シールは自身の胸部を腕で覆ったまま、僕の背中に隠れてしまった。
慰める意味を込めて頭を撫でてみたら、途端に表情が緩んだ。犬みたいでちょっと可愛い。
「ほんとにごめんね? ご飯を奢るから許して?」
「ご飯って……どこの……?」
「外食のほうがいい? あたし、こう見えて料理できるから、手料理を振る舞ってあげようと思って!」
失礼かもしれないけど、これは確かに意外だ。
僕もシールもククルも料理ができなくて困っていたところだから、正直その申し出はありがたい。
ただ、僕だけで決めるわけにもいかない。
二人のほうへ視線を移し、反論意見はないか確かめる。
「……二人はどう?」
「あ、私は大丈夫です! むしろ嬉しいですっ!」
「んー……分かったぞー。ご主人が喜ぶなら、わたしもそっちのほうがいいぞー」
シールはまだ少しの躊躇がありそうだったが、どうやら僕を尊重してくれたらしい。
僕のことを第一に考えてくれているみたいだけど、自分自身はどうなのだろうか。
でも特に反論はないようで、僕は少女の申し出を受け入れることにした。
「ほんと? よかったー。
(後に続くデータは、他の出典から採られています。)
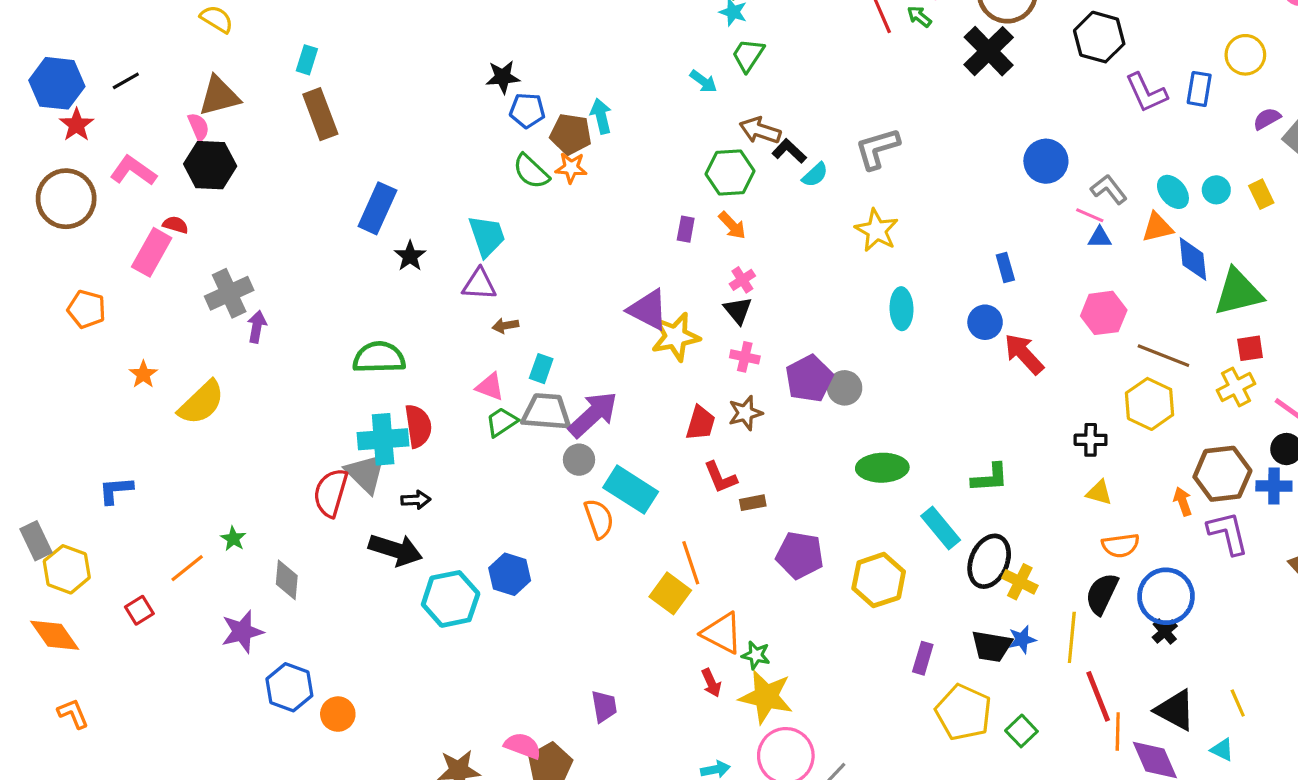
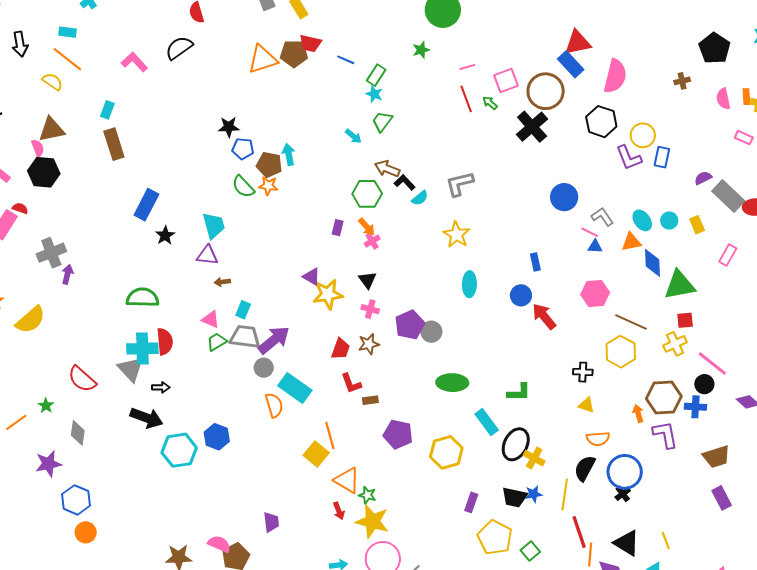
yellow circle: (1245, 55) -> (643, 135), moved
pink cross: (742, 280) -> (372, 241), moved
purple triangle: (648, 310) -> (312, 277), size x0.7
red semicircle: (331, 493) -> (82, 379), moved, turned -68
orange circle: (338, 714) -> (86, 532), moved

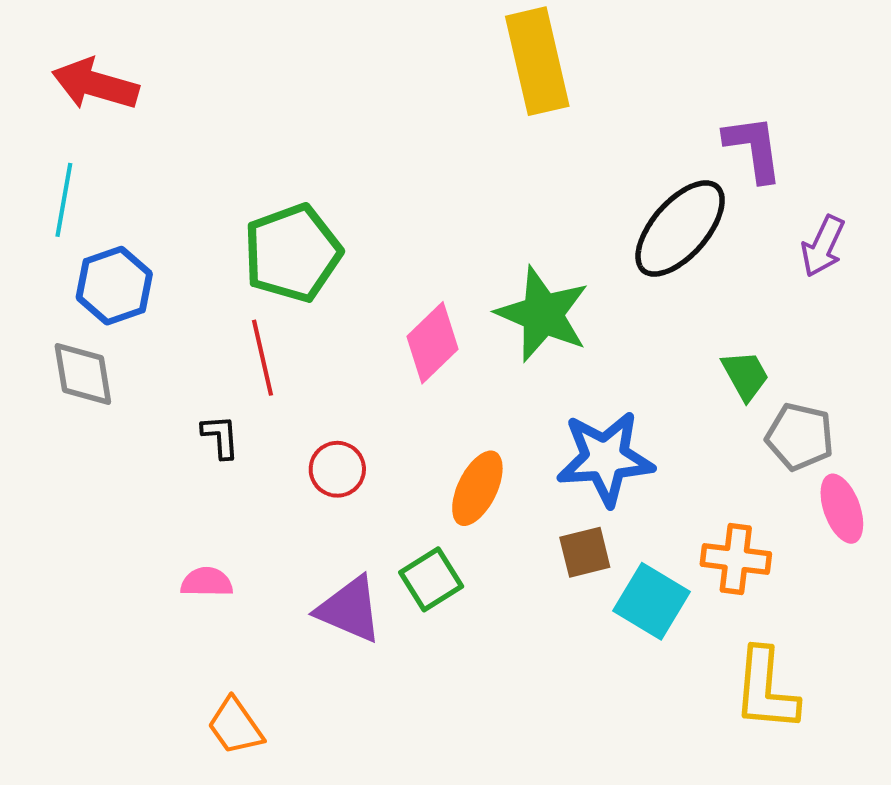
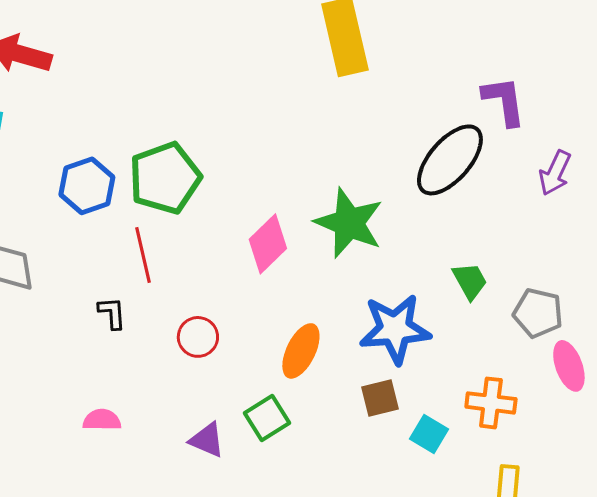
blue hexagon: (114, 286) -> (87, 186), moved
green trapezoid: (745, 375) -> (470, 281), moved
cyan square: (651, 601) -> (429, 434), size x0.7
purple triangle: (350, 609) -> (207, 440), size x0.7

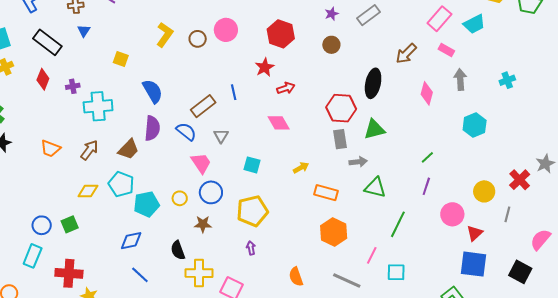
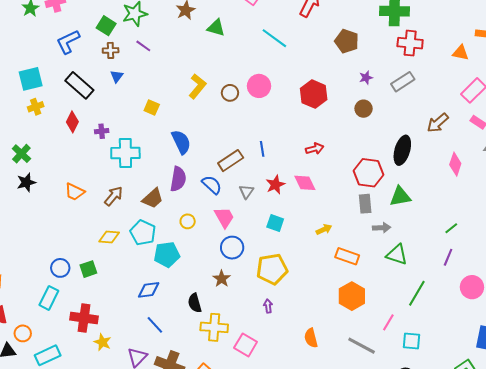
red star: (265, 67) -> (275, 185), moved
yellow circle: (180, 198) -> (188, 221), moved
brown star: (203, 224) -> (222, 279), turned 30

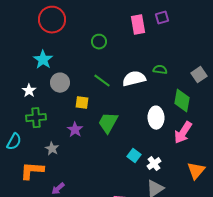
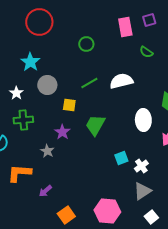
green semicircle: (160, 70) -> (146, 52), moved, turned -152
green line: (102, 81) -> (89, 83), turned -66
gray star: (52, 149) -> (47, 151), moved
cyan square: (134, 156) -> (121, 158), turned 32

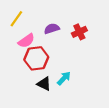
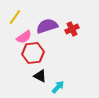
purple semicircle: (52, 29) -> (47, 26), size x1.5
cyan arrow: (64, 78) -> (58, 87), moved

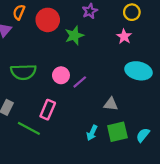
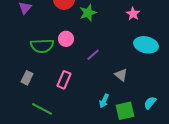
pink circle: (61, 75) -> (66, 39), moved
gray triangle: (111, 104) -> (121, 75), turned 32
green line: (29, 128) -> (42, 109), moved
green square: (117, 132) -> (125, 111), moved

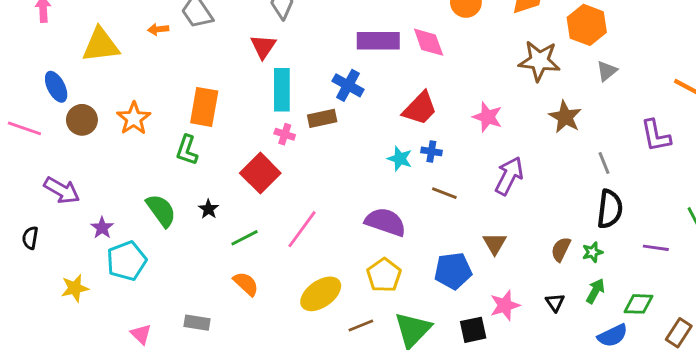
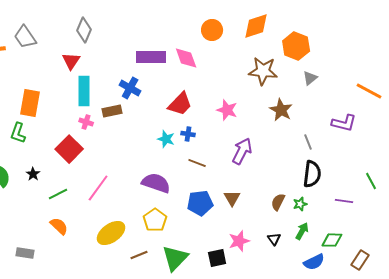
purple L-shape: (656, 136) -> (344, 123), turned -65
blue pentagon: (453, 271) -> (200, 203), moved

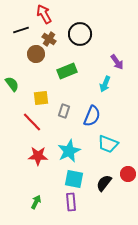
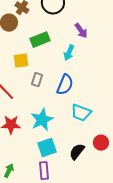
purple arrow: (117, 62) -> (81, 31), moved
cyan arrow: (105, 84) -> (69, 53), moved
yellow square: (41, 98) -> (21, 61), moved
cyan square: (74, 179) -> (47, 148), turned -30

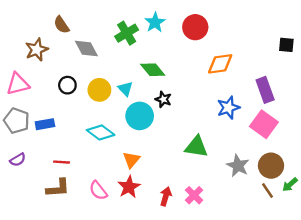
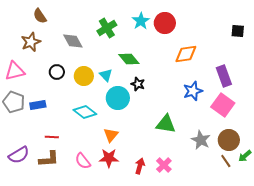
cyan star: (155, 22) -> (141, 21), moved
brown semicircle: (62, 25) -> (40, 16), moved
black square: (286, 45) -> (238, 31), moved
purple semicircle: (18, 160) -> (19, 155), moved, size x1.5
red star: (129, 187) -> (109, 158), turned 30

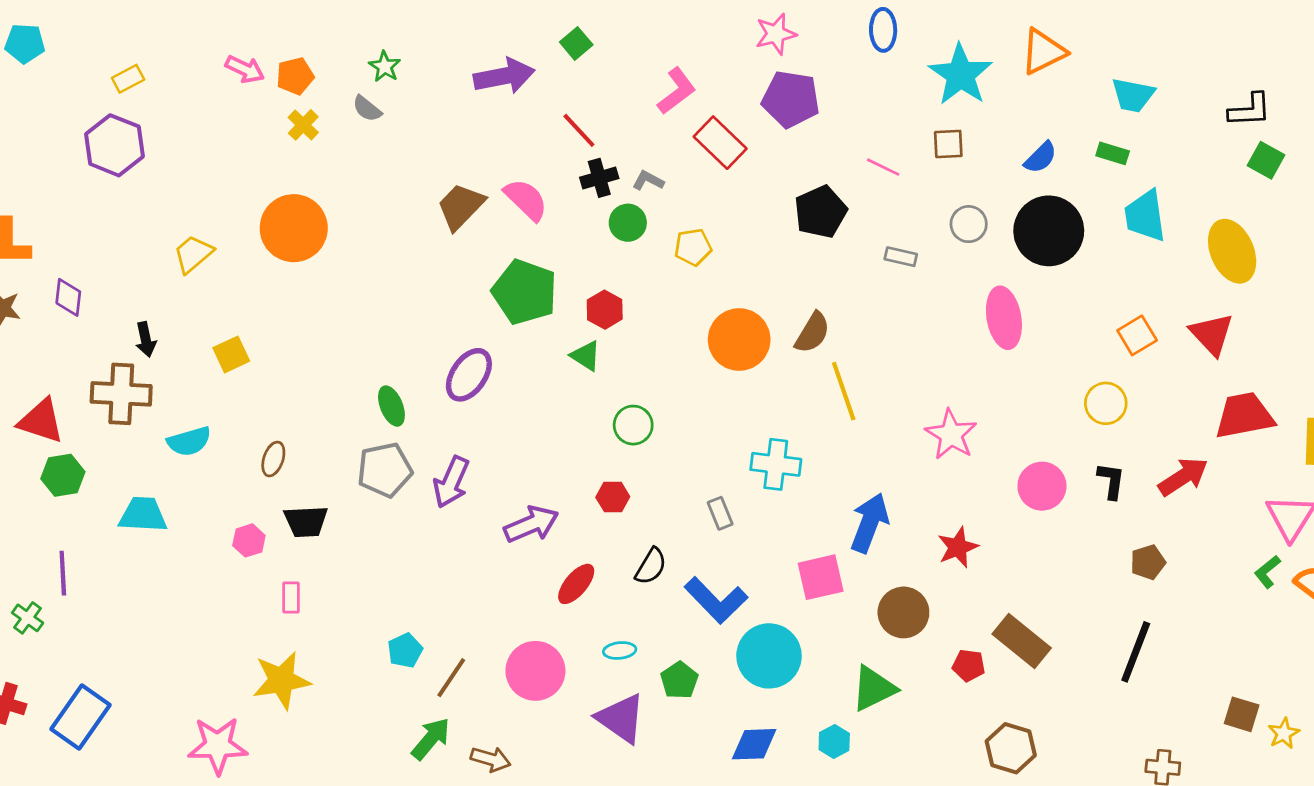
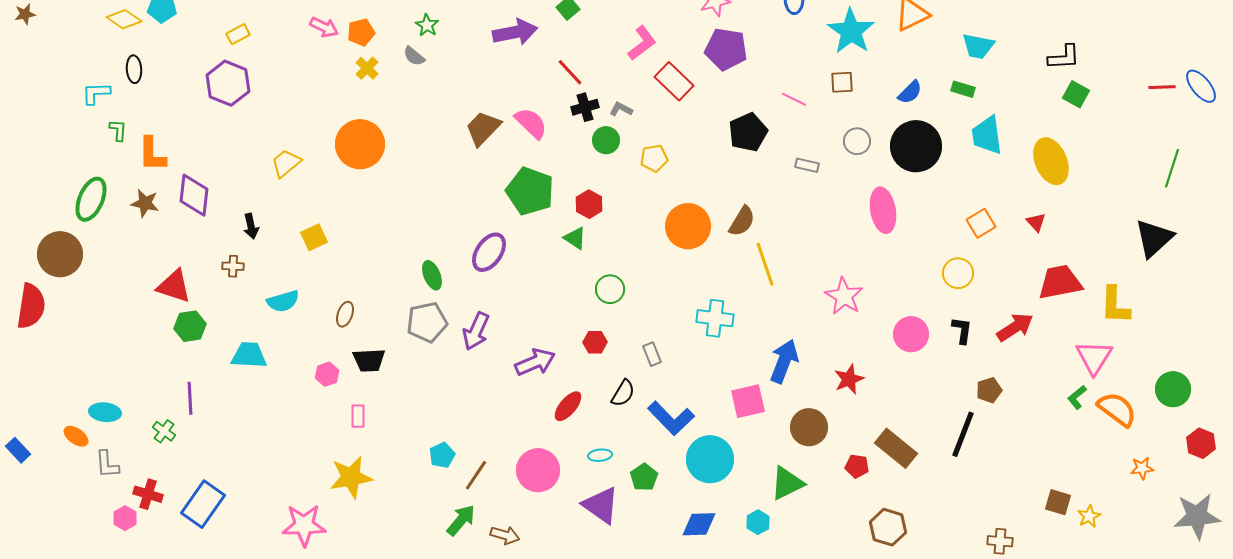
purple diamond: (68, 297) -> (194, 195), size x1.5
red triangle: (1212, 334) -> (1036, 222), size x0.6
brown cross: (121, 394) -> (233, 266), size x0.5
gray rectangle: (720, 513) -> (652, 354), moved
black line: (1136, 652) -> (963, 434), moved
じゃあさっそく行こー! あたしの家がいい? それとも、君たちの家に行くのも面白そうだけど」
「……じゃあ、僕たちの家に来る?」
「うんうん、行く行く! 女の子の匂いが詰まった家に行くの楽しみだなあ」
……最後の一言で、連れて行きたくなくなってしまった。
単純にどんな料理を作ってくれるのか楽しみだし、お店を探す手間も省けたのだから大目に見るとしよう。
「あ、そうだ。あたしは、フーリー・キュオーンっていうの。よろしくね」
思い出したように名前を告げ、僕たちも順に名乗っていく。
そうして、僕たちは家への道を引き返した。
何だか、出会いってのは本当に突然で予測不可能だなと、身を以て実感しながら。